The study, published Wednesday in JAMA Network Open, supports mailing HPV kits as an efficient outreach strategy for increasing screening rates among eligible women.
Cervical screening is associated with substantial global reductions in cervical cancer incidence and mortality. Such screenings are primarily done through Papanicolaou, or Pap tests, named after the doctor who determined their use in early detection. Most cervical cancers are preventable by addressing precancers caused by high-risk HPV, thus they occur predominantly in individuals who never or rarely receive screening.
Recent advances allow for HPV-only screening, which is more sensitive than a Pap test alone for detecting precancerous cervical lesions. Home-based HPV-only screening is feasible because, unlike Pap tests, either clinicians or individuals can collect vaginal HPV samples.
Mailed HPV self-sampling kits have been reported to increase screening rates, likely by addressing some barriers to cervical cancer screening. However, their cost-effectiveness has not previously been evaluated in the U.S. The researchers sought to conduct an economic evaluation of mailing HPV self-sampling kits to under-screened women enrolled in an integrated U.S. health care system.
They performed a cost-effectiveness analysis of results from a randomized clinical trial of 19,851 women, aged 30 to 64 years, enrolled in a Kaiser Permanente Washington health plan. Their mean age was 50.1 years, and 76.7% were white. Eligible participants, identified through electronic medical records, had been enrolled in a health plan for at least three years and five months, had not received a Pap test during that time period, had a primary care clinician, and had had no hysterectomies. Of the 19,851 participants, 9,960 were randomized to the intervention group, and 9,891 to the control group. Control group participants received the usual patient reminders and screening outreach. Participants in the intervention group received the usual care, plus a mailed HPV self-sampling kit. Enrollment occurred from February 25, 2014, to August 29, 2016, with follow-up through February 25, 2018.
The economic evaluation was conducted between August 2, 2021, and July 30, 2022. Intervention delivery costs were based on either wellness visit costs or Pap test-only visit costs. The primary economic outcome was the incremental cost-effectiveness ratio for increased screening rates, defined as the incremental difference in cost (intervention group minus control group) divided by the difference in the number of participants completing screening (intervention group minus control group).

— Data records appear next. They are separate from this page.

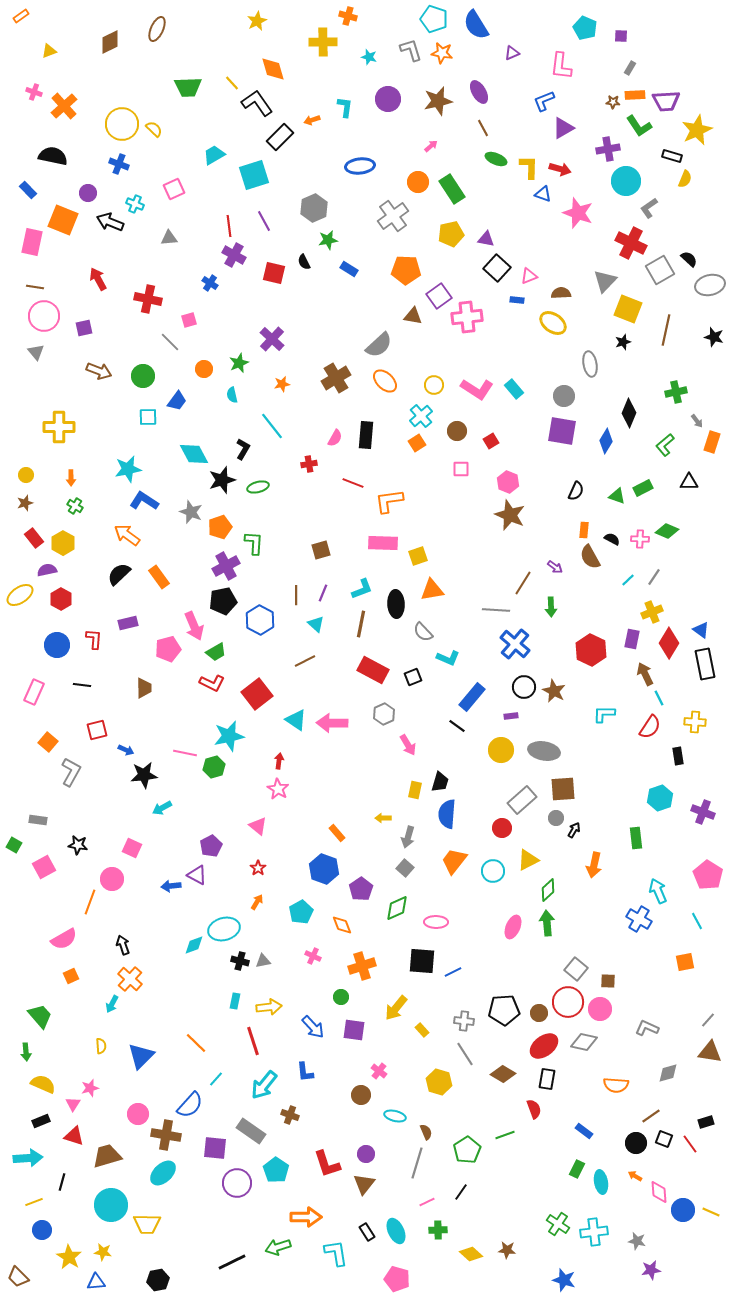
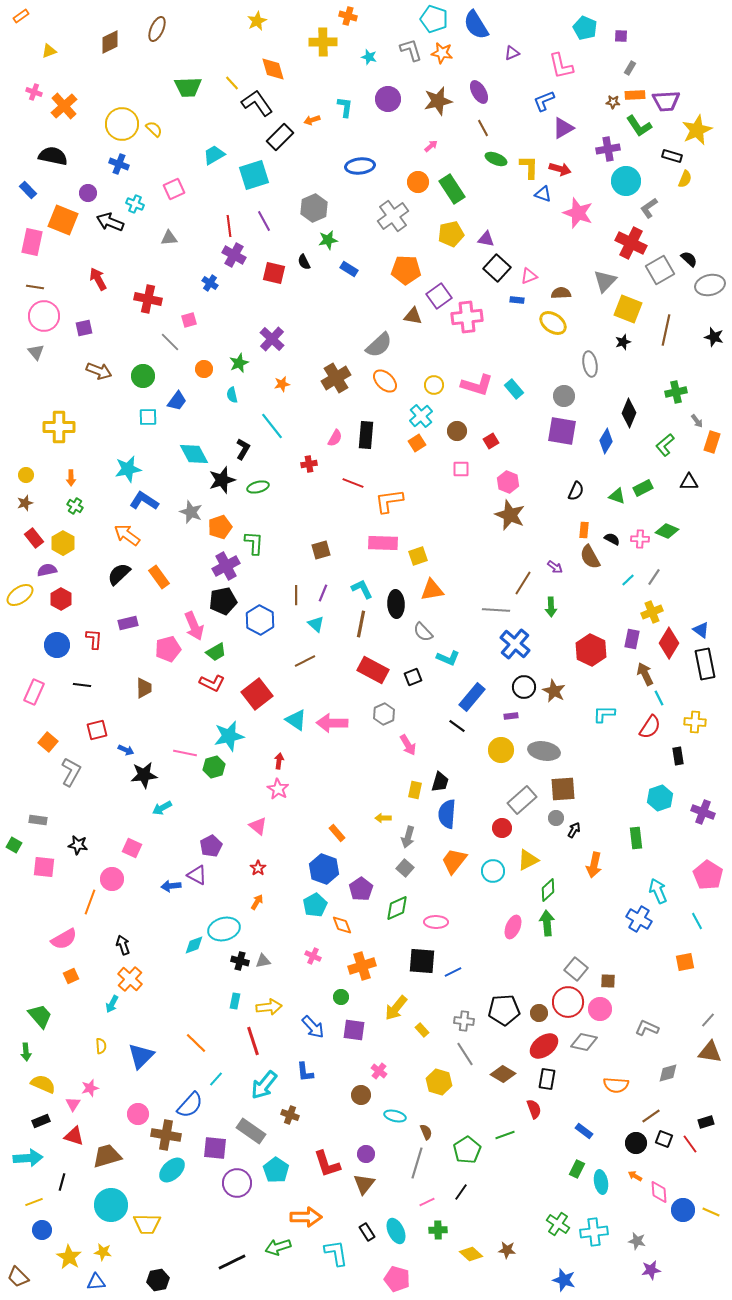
pink L-shape at (561, 66): rotated 20 degrees counterclockwise
pink L-shape at (477, 389): moved 4 px up; rotated 16 degrees counterclockwise
cyan L-shape at (362, 589): rotated 95 degrees counterclockwise
pink square at (44, 867): rotated 35 degrees clockwise
cyan pentagon at (301, 912): moved 14 px right, 7 px up
cyan ellipse at (163, 1173): moved 9 px right, 3 px up
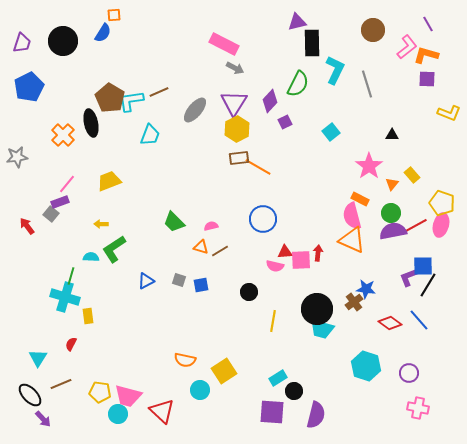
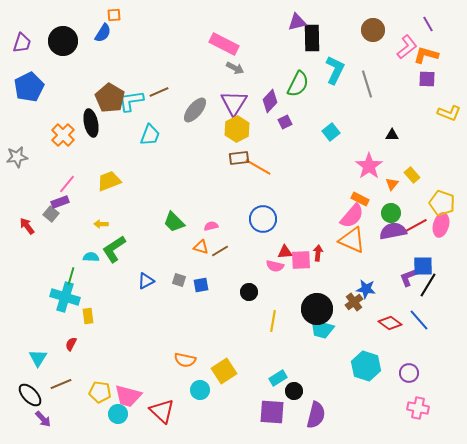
black rectangle at (312, 43): moved 5 px up
pink semicircle at (352, 216): rotated 124 degrees counterclockwise
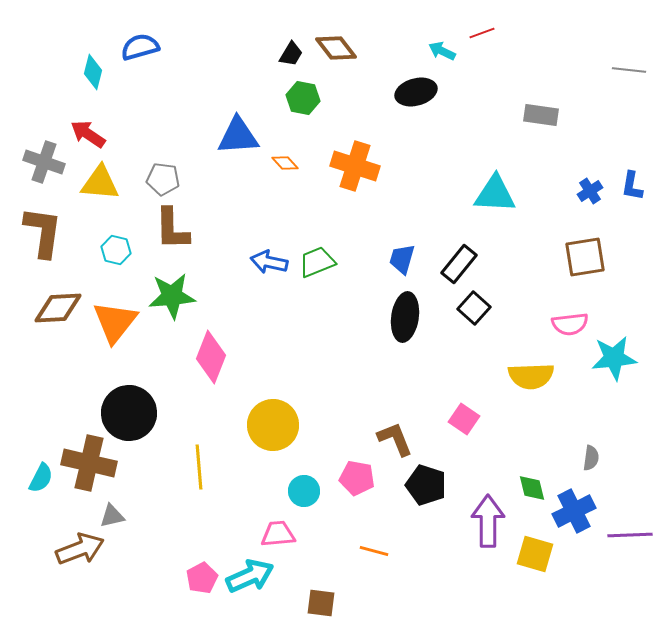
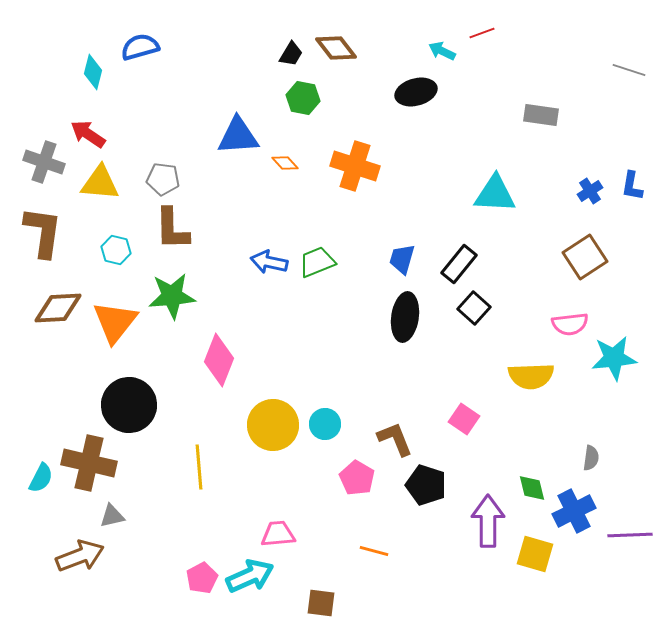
gray line at (629, 70): rotated 12 degrees clockwise
brown square at (585, 257): rotated 24 degrees counterclockwise
pink diamond at (211, 357): moved 8 px right, 3 px down
black circle at (129, 413): moved 8 px up
pink pentagon at (357, 478): rotated 20 degrees clockwise
cyan circle at (304, 491): moved 21 px right, 67 px up
brown arrow at (80, 549): moved 7 px down
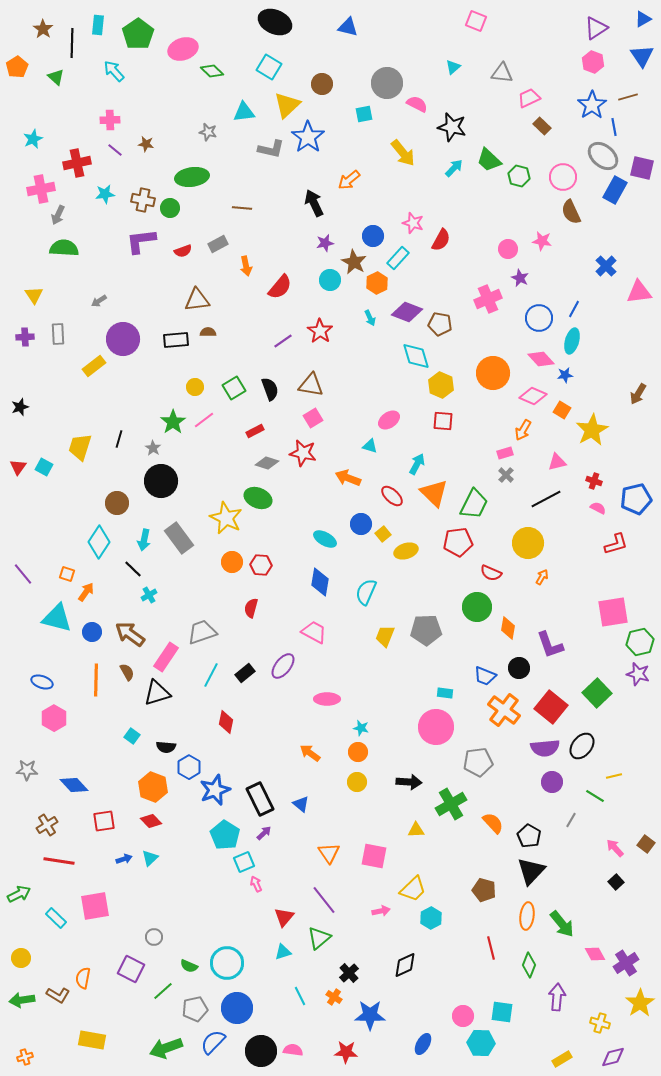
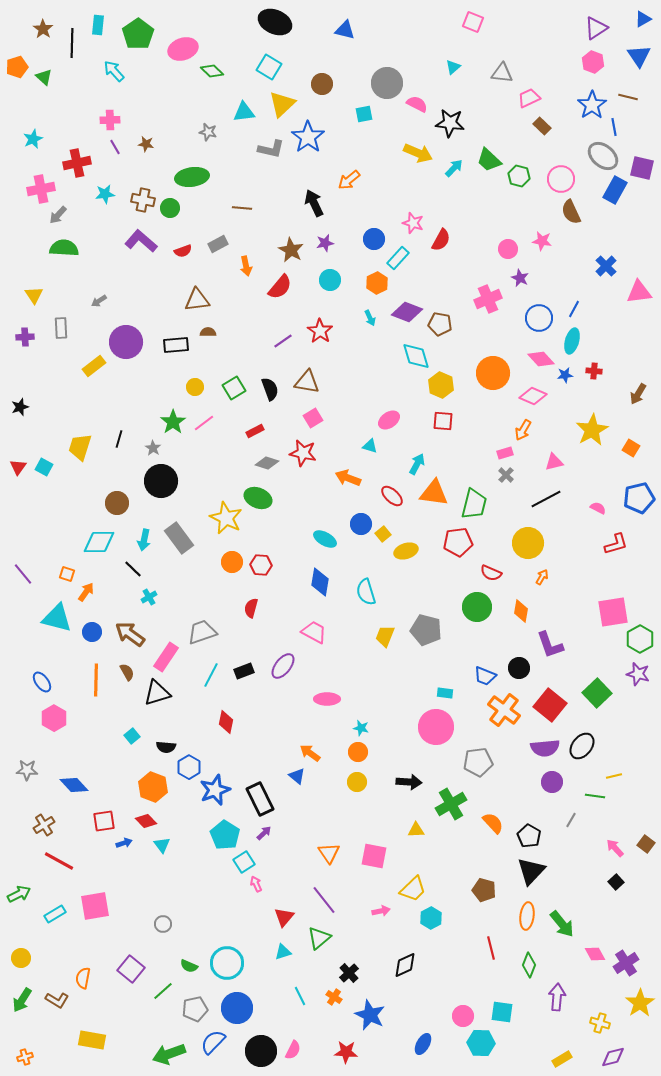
pink square at (476, 21): moved 3 px left, 1 px down
blue triangle at (348, 27): moved 3 px left, 3 px down
blue triangle at (642, 56): moved 3 px left
orange pentagon at (17, 67): rotated 15 degrees clockwise
green triangle at (56, 77): moved 12 px left
brown line at (628, 97): rotated 30 degrees clockwise
yellow triangle at (287, 105): moved 5 px left, 1 px up
black star at (452, 127): moved 2 px left, 4 px up; rotated 8 degrees counterclockwise
purple line at (115, 150): moved 3 px up; rotated 21 degrees clockwise
yellow arrow at (403, 153): moved 15 px right; rotated 28 degrees counterclockwise
pink circle at (563, 177): moved 2 px left, 2 px down
gray arrow at (58, 215): rotated 18 degrees clockwise
blue circle at (373, 236): moved 1 px right, 3 px down
purple L-shape at (141, 241): rotated 48 degrees clockwise
brown star at (354, 262): moved 63 px left, 12 px up
gray rectangle at (58, 334): moved 3 px right, 6 px up
purple circle at (123, 339): moved 3 px right, 3 px down
black rectangle at (176, 340): moved 5 px down
brown triangle at (311, 385): moved 4 px left, 3 px up
orange square at (562, 410): moved 69 px right, 38 px down
pink line at (204, 420): moved 3 px down
pink triangle at (557, 462): moved 3 px left
red cross at (594, 481): moved 110 px up; rotated 14 degrees counterclockwise
orange triangle at (434, 493): rotated 36 degrees counterclockwise
blue pentagon at (636, 499): moved 3 px right, 1 px up
green trapezoid at (474, 504): rotated 12 degrees counterclockwise
cyan diamond at (99, 542): rotated 56 degrees clockwise
cyan semicircle at (366, 592): rotated 40 degrees counterclockwise
cyan cross at (149, 595): moved 2 px down
orange diamond at (508, 628): moved 13 px right, 17 px up
gray pentagon at (426, 630): rotated 16 degrees clockwise
green hexagon at (640, 642): moved 3 px up; rotated 16 degrees counterclockwise
black rectangle at (245, 673): moved 1 px left, 2 px up; rotated 18 degrees clockwise
blue ellipse at (42, 682): rotated 35 degrees clockwise
red square at (551, 707): moved 1 px left, 2 px up
cyan square at (132, 736): rotated 14 degrees clockwise
green line at (595, 796): rotated 24 degrees counterclockwise
blue triangle at (301, 804): moved 4 px left, 28 px up
red diamond at (151, 821): moved 5 px left
brown cross at (47, 825): moved 3 px left
cyan triangle at (150, 858): moved 12 px right, 13 px up; rotated 24 degrees counterclockwise
blue arrow at (124, 859): moved 16 px up
red line at (59, 861): rotated 20 degrees clockwise
cyan square at (244, 862): rotated 10 degrees counterclockwise
cyan rectangle at (56, 918): moved 1 px left, 4 px up; rotated 75 degrees counterclockwise
gray circle at (154, 937): moved 9 px right, 13 px up
purple square at (131, 969): rotated 12 degrees clockwise
brown L-shape at (58, 995): moved 1 px left, 5 px down
green arrow at (22, 1000): rotated 50 degrees counterclockwise
blue star at (370, 1015): rotated 24 degrees clockwise
green arrow at (166, 1048): moved 3 px right, 6 px down
pink semicircle at (293, 1050): rotated 108 degrees clockwise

The researchers found that incremental cost-effectiveness ratios for increased screening uptake ranged from $86 to $146 per additional completed screening. Screening rates increased among under-screened women receiving mailed HPV kits compared with those receiving the usual care.
“These results support mailing HPV kits as an efficient outreach strategy for increasing screening rates among eligible women in U.S. health care systems,” wrote the researchers in a statement.